Persistence in prayer
Difference between vain repetition and being instant in prayer
It is important to clarify that Jesus’s instruction to “use not vain repetitions” (Matthew 6:7) does not mean that we should be careful how often we pray or how often we pray about specific subjects.
In Luke 18:1, Jesus Himself instructed us that “men ought always to pray, and not to faint;”. Similarly, Paul instructed the church at Rome to continue “instant in prayer;” (Romans 12:12) and the Christians at Thessalonica to “pray without ceasing” (1 Thessalonians 5:17).
Persistence and perseverance in prayer should be marked characteristics of the Christian’s life.
In Benson’s Commentary, the Reverend Joseph Benson suggested that we do wrong when we cease from prayer. “It frequently happens, that after men have prayed for any particular blessing, they desist, because God does not immediately grant them their petition. To show the evil of this, and to recommend importunity and perseverance in prayer… the present parable is introduced.”
Drawing parallels about prayer from the parable of the widow and the judge
The parable to which he refers is that in Luke 18:1-8, where after Jesus said “that men ought always to pray, and not to faint;” (Luke 18:1), He shared the parable of the widow and the judge.
In the parable, the widow presses the judge until he gives her justice. As the judge listened to the widow in her persistency, so God responds to us when we are persistent in prayer. This is why Jesus said “that men ought always to pray, and not to faint;”.
It pleases God when we exercise persistence in prayer
It pleases God when we exercise persistence in prayer. While God’s response may not always be what we want it to be, or in the timing that we think is right, we can be assured that He does answer prayer.

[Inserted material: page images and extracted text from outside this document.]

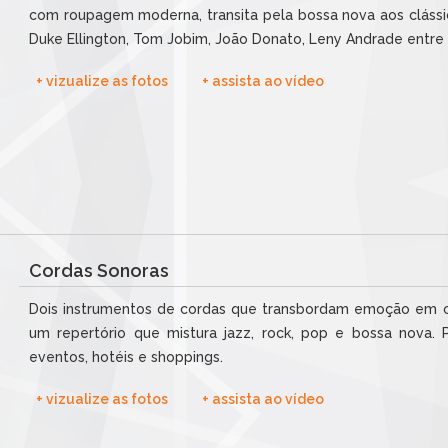
com roupagem moderna, transita pela bossa nova aos clássic
Duke Ellington, Tom Jobim, João Donato, Leny Andrade entre 
+ vizualize as fotos
+ assista ao vídeo
Cordas Sonoras
Dois instrumentos de cordas que transbordam emoção em cad
um repertório que mistura jazz, rock, pop e bossa nova. Pe
eventos, hotéis e shoppings.
+ vizualize as fotos
+ assista ao vídeo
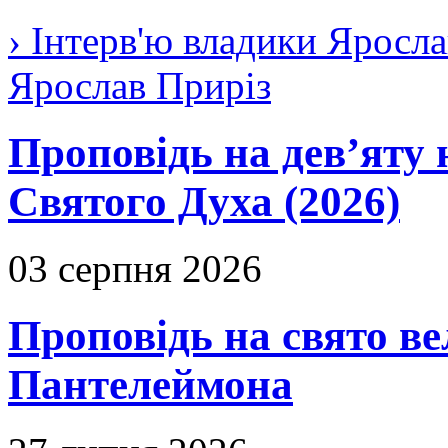
› Інтерв'ю владики Яросла
Ярослав Приріз
Проповідь на дев’яту 
Святого Духа (2026)
03 серпня 2026
Проповідь на свято в
Пантелеймона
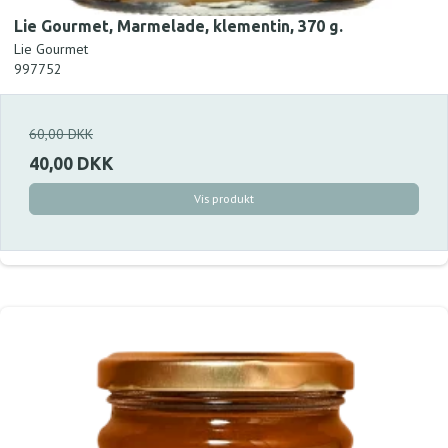
Lie Gourmet, Marmelade, klementin, 370 g.
Lie Gourmet
997752
60,00 DKK
40,00 DKK
Vis produkt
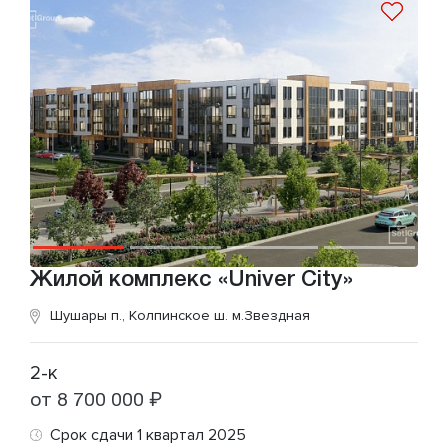
Жилой комплекс «Univer City»
Шушары п., Колпинское ш.
м.Звездная
2-к
от 8 700 000 ₽
Срок сдачи 1 квартал 2025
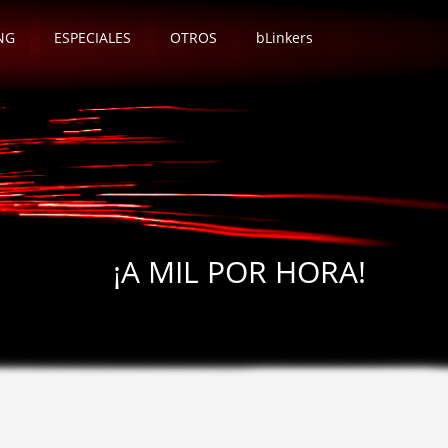
NG
ESPECIALES
OTROS
bLinkers
¡A MIL POR HORA!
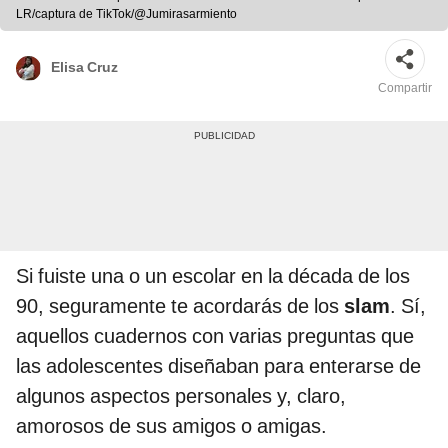
LR/captura de TikTok/@Jumirasarmiento
Elisa Cruz
Compartir
Si fuiste una o un escolar en la década de los
90, seguramente te acordarás de los
slam
. Sí,
aquellos cuadernos con varias preguntas que
las adolescentes diseñaban para enterarse de
algunos aspectos personales y, claro,
amorosos de sus amigos o amigas.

In his letter to the Romans, Paul instructed the Christians at Rome that they should be “Rejoicing in hope; patient in tribulation; continuing instant in prayer;” (Romans 12:12). This is an interesting verse because it suggests before “continuing instant in prayer” that we first rejoice, and second be patient, almost as though these are precursors to persistence in prayer.
Fuel to pray
In MacLaren’s Expositions of Scripture, Alexander MacLaren drew a parallel between Romans 12:12 and 1 Thessalonians 5:16-18 where Paul instructed the Christians at Thessalonica to “Rejoice evermore. Pray without ceasing. In every thing give thanks: for this is the will of God in Christ Jesus concerning you.” Without holding these other attitudes, we cannot be persistent in prayer.
Rejoicing and patience are the fuel which keep us going and enable us “always to pray, and not to faint;” (Luke 18:1).
More than appeals
As Jesus said that we are not to use vain repetitions, our prayers should not be merely appeals to God, our prayers should be an attitude wherein we are referencing God in every thing we do.
C.S. Lewis wrote that “I pray because I can’t help myself. I pray because I’m helpless. I pray because the need flows out of me all the time – waking and sleeping. It does not change God – it changes me.”
Vain repetitions are many words with no meaning; persistence in prayer has power because it requires us to have great faith.